The Bengals might be in their best position to end any "curse." Cincinnati beat the Raiders earlier this season and ended the regular season by winning three straight games before resting starters – and losing – in the regular-season finale. Cincinnati opened the week as 6.5-point favorites over Las Vegas.
Egger, who has lived and worked in Cincinnati his whole life, said with Burrow leading the Bengals, there’s a belief around the city that the curse will be lifted soon.
“The most frustrating [thing] with that franchise,” Egger said, “has been we focus so much on winning one stupid playoff game that I wish they would just do that so we can actually talk about winning titles the way they do in other cities.”
Some have called into Egger’s radio show and suggested Jackson, who couldn’t be reached for comment and never publicly spoke on the alleged curse, come to Cincinnati to break the spell.
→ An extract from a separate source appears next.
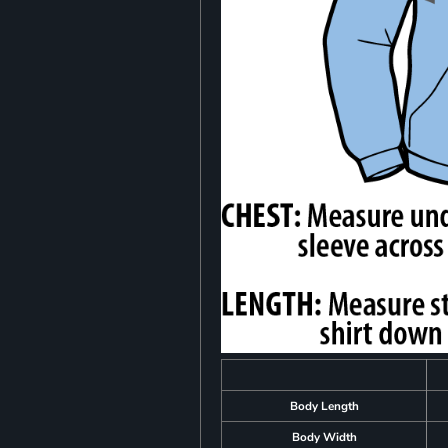
Body Length
Body Width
Walker, 56, has heard similar sentiments.
Walker settled in Cincinnati after an injury ended his playing career in 1992 and tucked away most of his previous life. As a computer reseller, he said he’ll work with clients for years before they learn of his NFL experience. His three children had similar experiences growing up. When one of his twin sons was in elementary school, he was stunned to first discover Walker was a former Bengal and then find the mementos stashed in their basement.
Walker is planning to find a place to watch Saturday’s game. The idea of a curse stemming from his tackle of Bo Jackson 31 years ago has never bothered him.
But he knows those around Cincinnati are tired of hearing about it.
“They want to get a win,” Walker said. “They certainly do want to put that curse to bed.”